Discover how to enhance your data visualizations with Python by mastering scatter and line charts in Matplotlib. Learn to pinpoint significant values visually by embedding highlighted markers into your charts.
Key Insights
- Create detailed line charts in Matplotlib for analyzing stock-price fluctuations over a 60-day period, marking minimum and maximum values clearly using highlight markers.
- Utilize NumPy's argmin and argmax functions effectively to determine precise indices of critical data points within a dataset, facilitating direct data annotation.
- Differentiate clearly between Matplotlib's plot method, which takes only y-values with auto-generated x-axis values, and scatter method, which requires explicit x and y coordinates.
Note: These materials offer prospective students a preview of how our classes are structured. Students enrolled in this course will receive access to the full set of materials, including video lectures, project-based assignments, and instructor feedback.
This is a lesson preview only.
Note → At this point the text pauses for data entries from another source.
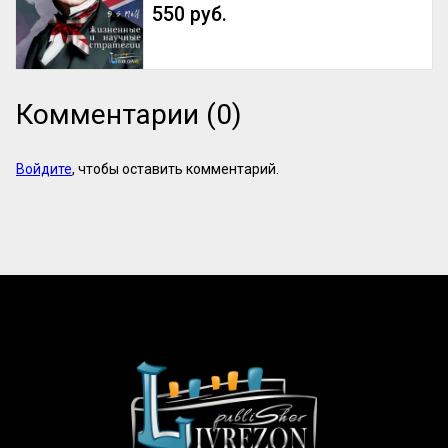
550 руб.
Комментарии (0)
Войдите
, чтобы оставить комментарий.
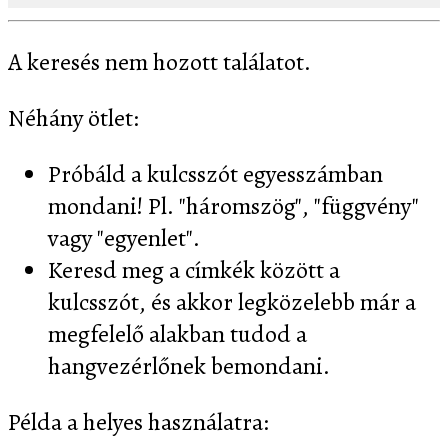
A keresés nem hozott találatot.
Néhány ötlet:
Próbáld a kulcsszót egyesszámban
mondani! Pl. "háromszög", "függvény"
vagy "egyenlet".
Keresd meg a címkék között a
kulcsszót, és akkor legközelebb már a
megfelelő alakban tudod a
hangvezérlőnek bemondani.
Példa a helyes használatra:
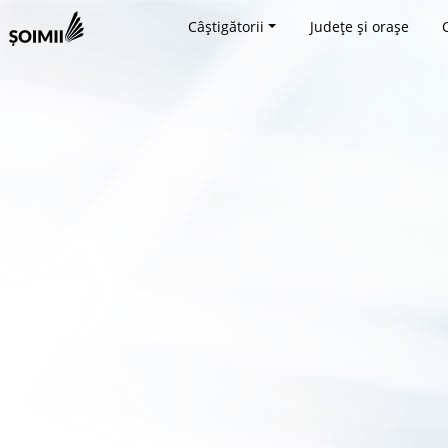
Câștigătorii
Județe și orașe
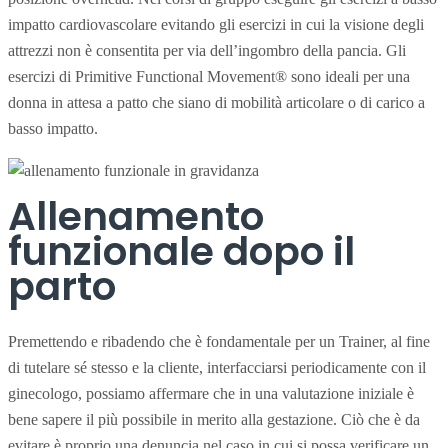
impatto cardiovascolare evitando gli esercizi in cui la visione degli
attrezzi non è consentita per via dell’ingombro della pancia. Gli
esercizi di Primitive Functional Movement® sono ideali per una
donna in attesa a patto che siano di mobilità articolare o di carico a
basso impatto.
Allenamento 
funzionale dopo il 
parto
Premettendo e ribadendo che è fondamentale per un Trainer, al fine
di tutelare sé stesso e la cliente, interfacciarsi periodicamente con il
ginecologo, possiamo affermare che in una valutazione iniziale è
bene sapere il più possibile in merito alla gestazione. Ciò che è da
evitare è proprio una denuncia nel caso in cui si possa verificare un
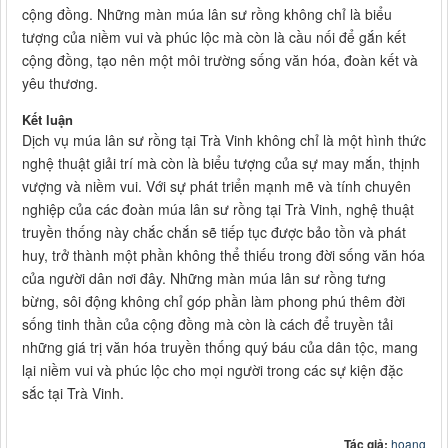
cộng đồng. Những màn múa lân sư rồng không chỉ là biểu
tượng của niềm vui và phúc lộc mà còn là cầu nối để gắn kết
cộng đồng, tạo nên một môi trường sống văn hóa, đoàn kết và
yêu thương.
Kết luận
Dịch vụ múa lân sư rồng tại Trà Vinh không chỉ là một hình thức
nghệ thuật giải trí mà còn là biểu tượng của sự may mắn, thịnh
vượng và niềm vui. Với sự phát triển mạnh mẽ và tính chuyên
nghiệp của các đoàn múa lân sư rồng tại Trà Vinh, nghệ thuật
truyền thống này chắc chắn sẽ tiếp tục được bảo tồn và phát
huy, trở thành một phần không thể thiếu trong đời sống văn hóa
của người dân nơi đây. Những màn múa lân sư rồng tưng
bừng, sôi động không chỉ góp phần làm phong phú thêm đời
sống tinh thần của cộng đồng mà còn là cách để truyền tải
những giá trị văn hóa truyền thống quý báu của dân tộc, mang
lại niềm vui và phúc lộc cho mọi người trong các sự kiện đặc
sắc tại Trà Vinh.
Tác giả:
hoang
For the full lesson, purchase the course here.
Hi, welcome back to this course for Python Programming and Data Science. My name is Brian McLean, and I've been your instructor now the whole time, and we're up to Lesson 9 of 10 now. Thanks for sticking with it.
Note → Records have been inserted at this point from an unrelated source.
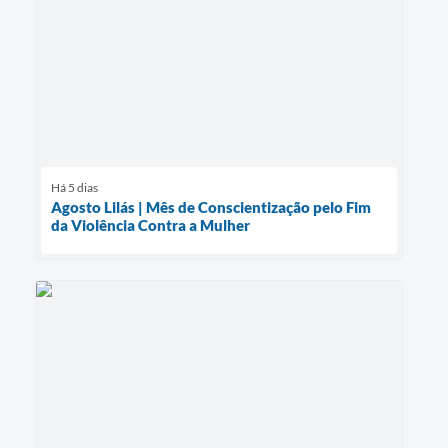
Há 5 dias
Agosto Lilás | Mês de Conscientização pelo Fim
da Violência Contra a Mulher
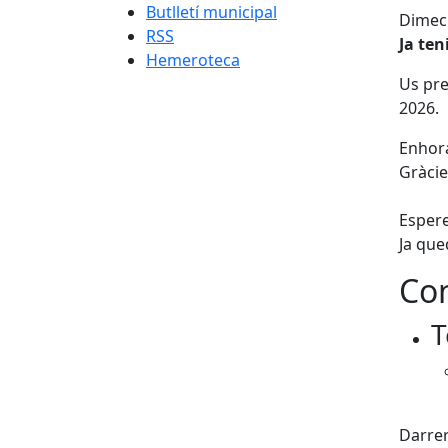
Butlletí municipal
Dimecr
RSS
Ja ten
Hemeroteca
Us pre
2026.
Enhora
Gràcie
Espere
Ja que
Con
T
Fac
Darrer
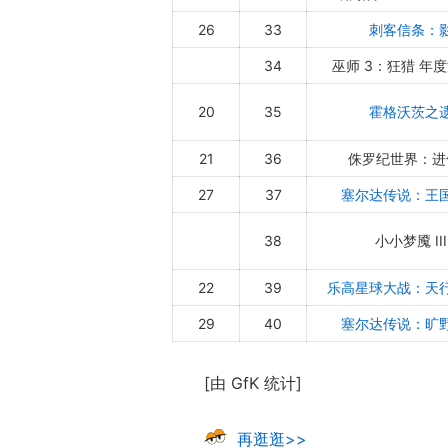
26
33
刺客信条：
34
巫师 3：狂猎 年
20
35
霍格沃茨之
21
36
侏罗纪世界：进化
27
37
塞尔达传说：王
38
小小梦魇 III
22
39
乐高星球大战：天
29
40
塞尔达传说：旷
[由 GfK 统计]
再逛逛>>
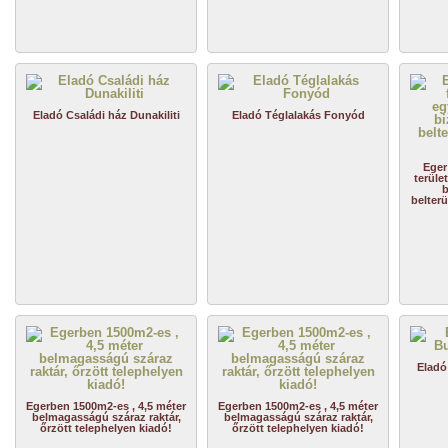
Eladó Családi ház Dunakiliti
Eladó Téglalakás Fonyód
Eger
terüle
b
belterü
Eladó
Egerben 1500m2-es , 4,5 méter
Egerben 1500m2-es , 4,5 méter
belmagasságú száraz raktár,
belmagasságú száraz raktár,
őrzött telephelyen kiadó!
őrzött telephelyen kiadó!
So, in this lesson, we're going to continue with Matplotlib, and we'll be, in the last lesson, we charted bar charts, and this one we'll be looking at scatter and line charts, and we'll either combine a scatter chart, which is dots in an xy coordinate system, with a line going through it as we make what is called a regression line, which is an important concept in data science. So, it'll all make sense and become clear as we go, so we better dive right in. So, go ahead, and you're going to be opening up Lesson File 9. We're going to import the big three.
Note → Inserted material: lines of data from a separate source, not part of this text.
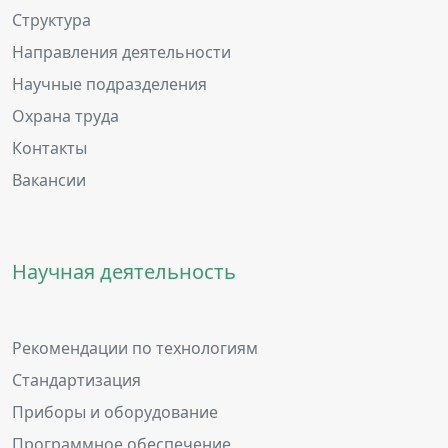
Структура
Направления деятельности
Научные подразделения
Охрана труда
Контакты
Вакансии
Научная деятельность
Рекомендации по технологиям
Стандартизация
Приборы и оборудование
Программное обеспечение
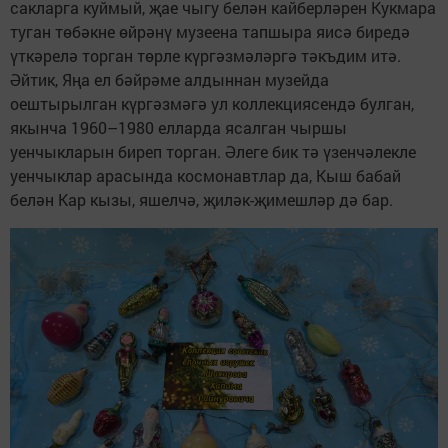
сакларга куймый, җае чыгу белән кайберләрен Кукмара
туган төбәкне өйрәнү музеена тапшыра яисә биредә
үткәрелә торган төрле күргәзмәләргә тәкъдим итә.
Әйтик, Яңа ел бәйрәме алдыннан музейда
оештырылган күргәзмәгә ул коллекциясендә булган,
якынча 1960–1980 елларда ясалган чыршы
уенчыкларын биреп торган. Әлеге бик тә үзенчәлекле
уенчыклар арасында космонавтлар да, Кыш бабай
белән Кар кызы, яшелчә, җиләк-җимешләр дә бар.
Let's go ahead and import NumPy, as np, or pandas, as pd, import Matplotlib.pyplot as plt, and we want the images. So, we're going to say from ipython display import image. We also need to connect to Google Drive, ultimately, not immediately, but we will.
So, to load some pictures. We don't have a CSV for this one, but we will in the next lesson. Colab import drive dot mount content dot drive.
Let's run this. Run the other one. Mm-hmm.
Ipython dot display. Okay, fine. Connect to continue.
Yep. We're looking for that mounted at content drive confirmation in the little output window. There we go.
Okay. So, we're going to make a line chart, which is another kind of chart. We're going to do a little of some manipulations with some fake data.
So, we've got some hypothetical stock prices here. Kind of zigzagging over 60 days. Let's print the length of this stock prices.
I believe it is 60. Yep. And let's get the min price.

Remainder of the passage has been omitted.